This commit changes JSON from a custom filetype to one with its own lexer, as requested in https://github.com/geany/geany/issues/384#issuecomment-583869454. The lexer is taken from Scintilla's upstream (version 3.10.4).
This has the following effects: - JavaScript comments (//, /* */) are no longer highlighted as comments, since JSON doesn't allow them - Text outside of quotes, except keywords and numbers, is now considered an error, and highlighted as such (in red)
It should also allow keys and string values to be highlighted in different colours, as in many other editors, but I couldn't get that to work.

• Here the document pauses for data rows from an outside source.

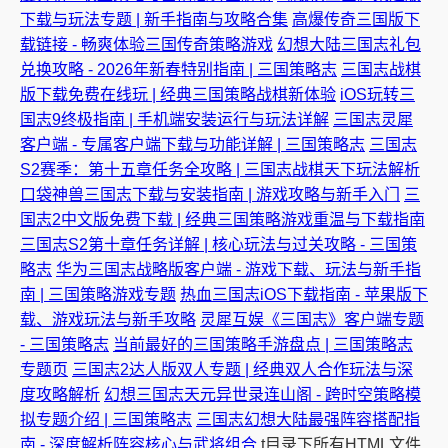
下载与玩法专题 | 新手指南与攻略合集
高爆传奇三国版下
载链接 - 畅爽体验三国传奇策略游戏
幻想大陆三国志礼包
兑换攻略 - 2026年新春特别指南 | 三国策略志
三国志战棋
版下载免费在线玩 | 经典三国策略战棋新体验
iOS玩转三
国志9终极指南 | 手机端安装运行与玩法详解
三国志灵犀
客户端 - 专属客户端下载与功能详解 | 三国策略志
三国志
S2赛季：第十五章任务全攻略 | 三国志战棋天下玩法解析
口袋神兽三国志下载与安装指南 | 游戏攻略与新手入门
三
国志2中文版免费下载 | 经典三国策略游戏重温与下载指南
三国志S2第十章任务详解 | 核心玩法与过关攻略 - 三国策
略志
华为三国志战略版客户端 - 游戏下载、玩法与新手指
南 | 三国策略游戏专题
热血三国志iOS下载指南 - 苹果版下
载、游戏玩法与新手攻略
灵犀互娱《三国志》客户端专题
- 三国策略志
当前最好的三国策略手游盘点 | 三国策略志
专题页
三国志2达人版双人专题 | 经典双人合作玩法与深
度攻略解析
幻想三国志天元异世录连山阁 - 跨时空策略模
拟专题介绍 | 三国策略志
三国志幻想大陆最强阵容搭配指
南 - 深度解析阵容核心与武将组合
t目录下所有HTML文件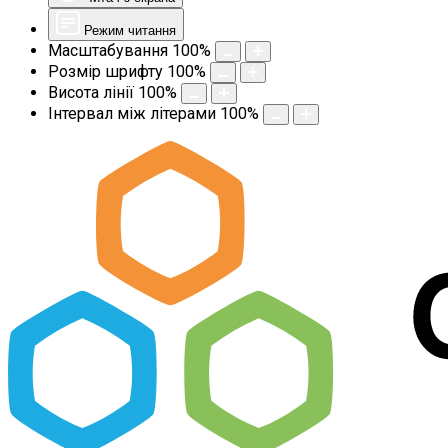
Режим читання
Масштабування
100
%
Розмір шрифту
100
%
Висота лінії
100
%
Інтервал між літерами
100
%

Stopping comments from being highlighted is the main motivation for this - highlighting them misleads the user into thinking that JSON allows them. You can view, comment on, or merge this pull request online at:
https://github.com/geany/geany/pull/2454
-- Commit Summary --
* Use Scintilla's JSON lexer for JSON instead of the JavaScript/C++ lexer
-- File Changes --
M data/Makefile.am (2) D data/filedefs/filetypes.JSON.conf (17) A data/filedefs/filetypes.json (32) M scintilla/Makefile.am (1) A scintilla/lexers/LexJSON.cxx (498) M scintilla/scintilla_changes.patch (2) M scintilla/src/Catalogue.cxx (1) M src/editor.c (1) M src/filetypes.c (1) M src/filetypes.h (1) M src/highlighting.c (2) M src/highlightingmappings.h (25)
-- Patch Links --
https://github.com/geany/geany/pull/2454.patch https://github.com/geany/geany/pull/2454.diff
Isn't it common that JSON parsers accept comments as an extension? I know many also don't, but unless you want to split up into two separate JSON-pure and JSON-with-comments file types it might be better to keep in the comment highlighting
@ell1e what is "common"? This is hard to define in a general way and the JSON standard does *not* allow comments.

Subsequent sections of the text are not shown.